Before transitioning into conversations about solutions, Business for Water Stewardship’s (BWS) Colorado River Basin Director, Molly Mugglestone, spoke to the critical importance of rivers as an economic driver and communal gathering places. Citing numbers from an economic study conducted by BWS — she noted water-related recreation drives $18.8 billion annually in economic output for Colorado — and illustrated the extent to which declining flows and extreme drought hurt not only our industries, but the very way of life that Coloradans value. “We all gather and enjoy our rivers and did so even more during COVID. Families picnic, friends float and fish, we hike along the river banks- everyone regardless of socioeconomic status can access waterways in our state which makes them a critical resource we need to protect.” She highlighted research from Wallace J, Nichols in his book Blue Mind that shows “how being near, in, on or under water can make you happier, healthier, more connected and better at what you do.”
Working Toward Solutions
To conclude the discussion, Brian Jackon, western water senior manager at the Environmental Defense Fund, pivoted toward urgently needed actions and solutions identified by the coalition. Water, he said, is far too important to be left just to the experts — it demands collaboration across sectors and continued prioritization from both a policy and funding perspective.
He illustrated that “water wins” by citing successful initiatives such as the passage of Proposition DD, which legalized sports betting in 2019, allocating funds to the implementation of the state’s Water Plan, and the 2020 7A initiatives in the Left Hand St. Vrain Water Conservancy District and Colorado River Water and Conservancy District, increasing property taxes to fund regional water projects. These initiatives prove that Coloradans, when given the option, understand the importance of water conservation.

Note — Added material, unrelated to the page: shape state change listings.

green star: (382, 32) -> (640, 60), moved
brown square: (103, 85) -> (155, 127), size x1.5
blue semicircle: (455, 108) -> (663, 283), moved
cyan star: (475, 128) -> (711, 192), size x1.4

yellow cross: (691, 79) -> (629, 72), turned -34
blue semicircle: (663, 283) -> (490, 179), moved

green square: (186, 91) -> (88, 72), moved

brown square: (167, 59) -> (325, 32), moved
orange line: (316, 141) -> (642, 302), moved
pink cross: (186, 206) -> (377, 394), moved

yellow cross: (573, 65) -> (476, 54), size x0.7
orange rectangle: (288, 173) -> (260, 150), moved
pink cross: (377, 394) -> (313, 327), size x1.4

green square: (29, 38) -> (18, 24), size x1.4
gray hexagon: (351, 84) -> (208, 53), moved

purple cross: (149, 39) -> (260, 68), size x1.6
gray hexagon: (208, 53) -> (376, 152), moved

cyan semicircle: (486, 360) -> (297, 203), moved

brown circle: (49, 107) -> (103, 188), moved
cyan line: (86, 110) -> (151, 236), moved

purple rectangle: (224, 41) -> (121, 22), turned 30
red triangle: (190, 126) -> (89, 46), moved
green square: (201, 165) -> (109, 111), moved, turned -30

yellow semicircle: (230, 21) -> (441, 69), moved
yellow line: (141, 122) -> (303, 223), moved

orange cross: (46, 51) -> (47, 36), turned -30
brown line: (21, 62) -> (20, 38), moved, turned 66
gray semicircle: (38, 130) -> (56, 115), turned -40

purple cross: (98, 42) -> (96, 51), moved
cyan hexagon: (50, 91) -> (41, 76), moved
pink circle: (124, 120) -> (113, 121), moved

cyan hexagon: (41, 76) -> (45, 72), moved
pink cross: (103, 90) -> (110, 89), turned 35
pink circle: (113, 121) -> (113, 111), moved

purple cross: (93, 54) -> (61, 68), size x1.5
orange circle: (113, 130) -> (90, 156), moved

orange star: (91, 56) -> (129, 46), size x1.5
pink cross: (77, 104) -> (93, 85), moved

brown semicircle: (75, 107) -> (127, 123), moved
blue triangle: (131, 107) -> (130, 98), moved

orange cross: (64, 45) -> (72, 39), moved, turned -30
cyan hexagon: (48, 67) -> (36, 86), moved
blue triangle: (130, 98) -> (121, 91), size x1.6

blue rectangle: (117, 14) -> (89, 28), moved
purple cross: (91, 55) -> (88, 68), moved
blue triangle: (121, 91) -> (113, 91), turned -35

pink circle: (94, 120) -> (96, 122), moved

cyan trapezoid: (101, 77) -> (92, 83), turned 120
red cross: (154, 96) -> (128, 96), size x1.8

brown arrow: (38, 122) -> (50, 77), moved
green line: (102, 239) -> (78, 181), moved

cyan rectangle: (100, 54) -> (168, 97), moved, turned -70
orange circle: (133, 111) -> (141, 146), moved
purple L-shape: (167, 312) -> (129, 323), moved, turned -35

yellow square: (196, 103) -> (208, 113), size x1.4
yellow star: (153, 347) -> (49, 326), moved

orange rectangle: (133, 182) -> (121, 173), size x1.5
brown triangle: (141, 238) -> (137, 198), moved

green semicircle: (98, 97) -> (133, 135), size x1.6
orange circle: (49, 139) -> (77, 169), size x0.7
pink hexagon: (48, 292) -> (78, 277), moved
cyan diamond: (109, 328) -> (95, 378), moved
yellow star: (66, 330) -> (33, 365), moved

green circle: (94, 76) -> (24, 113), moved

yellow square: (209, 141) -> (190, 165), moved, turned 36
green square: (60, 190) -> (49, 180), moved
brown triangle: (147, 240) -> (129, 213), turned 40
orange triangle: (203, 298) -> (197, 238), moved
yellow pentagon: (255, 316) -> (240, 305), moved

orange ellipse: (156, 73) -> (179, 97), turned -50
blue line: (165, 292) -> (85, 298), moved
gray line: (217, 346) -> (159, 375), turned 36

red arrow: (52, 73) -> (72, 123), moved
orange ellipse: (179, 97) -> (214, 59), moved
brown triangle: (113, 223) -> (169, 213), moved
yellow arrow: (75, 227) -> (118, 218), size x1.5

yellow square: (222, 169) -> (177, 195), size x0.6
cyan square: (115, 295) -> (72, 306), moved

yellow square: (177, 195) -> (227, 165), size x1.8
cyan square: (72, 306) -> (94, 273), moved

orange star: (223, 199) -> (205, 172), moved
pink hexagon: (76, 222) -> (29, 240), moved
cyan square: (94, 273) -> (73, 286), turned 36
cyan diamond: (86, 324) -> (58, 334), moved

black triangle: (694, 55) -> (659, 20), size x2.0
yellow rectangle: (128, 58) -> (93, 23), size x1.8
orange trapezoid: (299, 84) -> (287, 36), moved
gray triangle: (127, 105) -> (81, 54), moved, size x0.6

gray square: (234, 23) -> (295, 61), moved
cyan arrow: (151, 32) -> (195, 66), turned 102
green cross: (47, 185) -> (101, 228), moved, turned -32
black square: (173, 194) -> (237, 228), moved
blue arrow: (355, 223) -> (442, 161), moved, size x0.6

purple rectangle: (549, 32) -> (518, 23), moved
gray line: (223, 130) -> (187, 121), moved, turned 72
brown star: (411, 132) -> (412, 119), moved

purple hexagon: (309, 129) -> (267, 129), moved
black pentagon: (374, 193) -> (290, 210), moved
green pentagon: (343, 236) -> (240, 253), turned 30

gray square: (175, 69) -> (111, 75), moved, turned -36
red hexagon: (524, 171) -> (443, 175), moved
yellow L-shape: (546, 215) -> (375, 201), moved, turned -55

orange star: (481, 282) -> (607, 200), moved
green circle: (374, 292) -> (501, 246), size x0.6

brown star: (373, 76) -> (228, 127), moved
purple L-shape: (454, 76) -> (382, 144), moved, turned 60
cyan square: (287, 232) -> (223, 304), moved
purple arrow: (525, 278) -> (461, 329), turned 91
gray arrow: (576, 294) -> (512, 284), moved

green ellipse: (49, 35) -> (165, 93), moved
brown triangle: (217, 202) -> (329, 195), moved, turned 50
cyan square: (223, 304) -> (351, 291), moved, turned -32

A More Resilient Future for Colorado
Josh from Conservation Colorado concluded that while myriad specific policy recommendations can be made — and will be collaborated upon in the future — the core of what our state needs can be boiled down into four key categories: conservation, funding, keeping water in rivers, and increased flexibility in management approaches. The coalition reminded legislators that climate leadership is water leadership and called on legislators to prioritize capturing once in a generation federal funding to help conserve more water and restore or maintain healthy flowing rivers. These federal dollars can, and should be spent toward implementation of an updated state Water Plan (due at the end of 2022), that meets the moment and is inclusive of all Coloradans. If we can take these steps, we’ll be putting Colorado on a path that supports rivers and increases our state’s resilience to climate change and drought.
Water connects all of us. This gathering was one of many conversations Water for Colorado plans to have with state decision-makers around water and rivers and their critical importance to our state’s way of life and economic security. We hope that our coalition remains a resource for anyone interested in understanding more about the way Western water is managed, and how we can increase resilience and flexibility through projects, funding, and policy. You can always reach out, we want to work together — progress will only be made through mutual understanding and commitment to collaborative action.